Se estremecieron al pensar que tendrían que escarbar una gran fosa en el pasado
para descubrir cosas que nunca supieron. Lo peor es que tuvieron que suspender
la boda y anunciar que se daría el aviso oportuno cuando todo estuviera listo
para celebrar el matrimonio de su hijo.
Siguieron los sueños. Junto con
todas las imágenes de una tierra desconocida sonaban palabras, se despertaban
ardores, angustias, dolencias y también placeres infantiles, cosquillas inocentes.

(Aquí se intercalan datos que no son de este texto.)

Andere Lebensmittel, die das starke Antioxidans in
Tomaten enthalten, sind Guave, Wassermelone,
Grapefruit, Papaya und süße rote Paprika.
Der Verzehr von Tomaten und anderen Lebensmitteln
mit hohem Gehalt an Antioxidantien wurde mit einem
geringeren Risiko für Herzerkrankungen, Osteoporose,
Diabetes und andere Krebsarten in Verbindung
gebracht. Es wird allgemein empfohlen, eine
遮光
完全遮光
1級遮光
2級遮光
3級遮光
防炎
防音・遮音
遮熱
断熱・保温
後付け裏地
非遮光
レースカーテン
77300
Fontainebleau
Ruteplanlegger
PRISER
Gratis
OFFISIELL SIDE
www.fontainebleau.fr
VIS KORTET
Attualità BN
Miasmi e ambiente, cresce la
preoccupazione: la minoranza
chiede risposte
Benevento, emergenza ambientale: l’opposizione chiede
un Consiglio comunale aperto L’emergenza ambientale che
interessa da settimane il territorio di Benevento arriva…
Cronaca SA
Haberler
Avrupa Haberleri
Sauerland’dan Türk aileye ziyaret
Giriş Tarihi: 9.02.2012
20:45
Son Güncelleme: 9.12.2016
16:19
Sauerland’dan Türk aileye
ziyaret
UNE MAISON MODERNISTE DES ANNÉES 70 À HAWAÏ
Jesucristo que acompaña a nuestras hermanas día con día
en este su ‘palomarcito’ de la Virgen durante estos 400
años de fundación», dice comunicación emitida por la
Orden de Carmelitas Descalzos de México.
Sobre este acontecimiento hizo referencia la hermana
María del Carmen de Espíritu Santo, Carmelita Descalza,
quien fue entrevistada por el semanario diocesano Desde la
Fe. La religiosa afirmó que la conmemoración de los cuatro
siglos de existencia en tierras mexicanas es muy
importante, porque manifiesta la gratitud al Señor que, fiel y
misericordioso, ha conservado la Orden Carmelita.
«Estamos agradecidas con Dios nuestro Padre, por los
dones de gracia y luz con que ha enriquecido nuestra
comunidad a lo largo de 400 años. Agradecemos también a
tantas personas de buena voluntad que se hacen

Claude estaba confundido. Ese levántate, Pablito fue cobrando forma. Era una
mujer joven de ojos negrísimos y pelo largo, pobre y muy morena, pero con una
sonrisa más dulce que la miel. Vinieron más pistas. Un camión transportando plátanos
a otra ciudad, su amigo Lucio saliendo por los aires en una curva de la
estrecha carretera en los Andes, experimentó el miedo que le impidió saltar
para rescatarlo. Habló con el hombre negro que se lo llevó a Lima y lo dejó en
un monasterio de monjas. Luego, un vacío entre los desayunos, rezos y fiestas
del convento hasta llegar la partida a Europa. El punto de salida de su
historia habían sido siempre los asientos del avión y el emocionante aterrizaje
en París, pero ahora había páginas atrás, muy amarillentas y adheridas por la
humedad, que no se habían leído en mucho tiempo y poco a poco las letritas
negras del pasado obtenían significado. Ya no eran algo abstracto, los paseos oníricos
habían ido acomodando su historia como un rompecabezas. Había salido con su
amigo Lucio a robarse unos plátanos, se había dormido en el camión, su amigo se
había caído en una curva, él había llorado hasta secar las lágrimas; se había
resignado a la vida del claustro de las hermanas de la caridad; y se lo habían
llevado a París. Sentía la necesidad de encontrar su pueblo, supo que estaba
ubicado cerca del río Chutano, a un lado de Yurac Yacu.
Buscó en los mapas,
preguntó en la embajada peruana y le dieron referencias del lugar. Se compró un
billete de avión y fue descontándole los kilómetros a su vida. Llegó muy esperanzado
al convento de Lima, pero no le dieron mucha información. Supo a qué lugar
debería dirigirse. Era una población muy pequeña, su pueblo estaba cerca. Se
asombró mucho cuando frente a una pequeña iglesia recordó el camión de color
pardo en el que se había montado con su compañerito de travesuras. Fue gracias
al ladrido de un cachorro de color marrón que lo miró como reprochándole su
descuido de antaño. Era la misma expresión de roñoso, pero dónde estaba el
pueblo. Se fue caminando en dirección de la población más cercana, estaba a
unos veinte minutos a pie, pero al llegar confirmó lo que le habían dicho
antes. Ese pueblo hace mucho que está abandonado, joven—le habían dicho con la
mirada baja—, ni se esfuerce en ir. Efectivamente, lo encontró desértico, sin pistas
arqueológicas que se pudieran enlazar con su familia. Ni los derrumbados muros de
adobe ni las vigas enclenques forradas de paja le pudieron contestar. Interrogó
a quien pudo, sin embargo, ni siquiera los más viejos le dieron una referencia
verídica. Oyó puras leyendas e historias fantásticas.
Volvió a París y se casó,
fue feliz y tuvo una familia ejemplar. Lo malo fue que sus viajes nocturnos en
el ferrocarril de los recuerdos lo martirizaron mucho tiempo. Un día le llegó,
como el mensaje que le mandaban a los profetas, el nombre de la señora Alicia
Salgado Oliveira y lo comprendió todo. Se subió de nuevo al camión de plátanos,
pero está ocasión iba acompañado de otros niños pequeños como él. Había
palestinos, chinos, turcos y latinos, entre otros. Tenían la cara sucia, los
ojos muy abiertos, el pelo enmarañado y una expresión mezclada de esperanza y
desconsuelo. Le resultó muy difícil sostener su mirada sin llorar.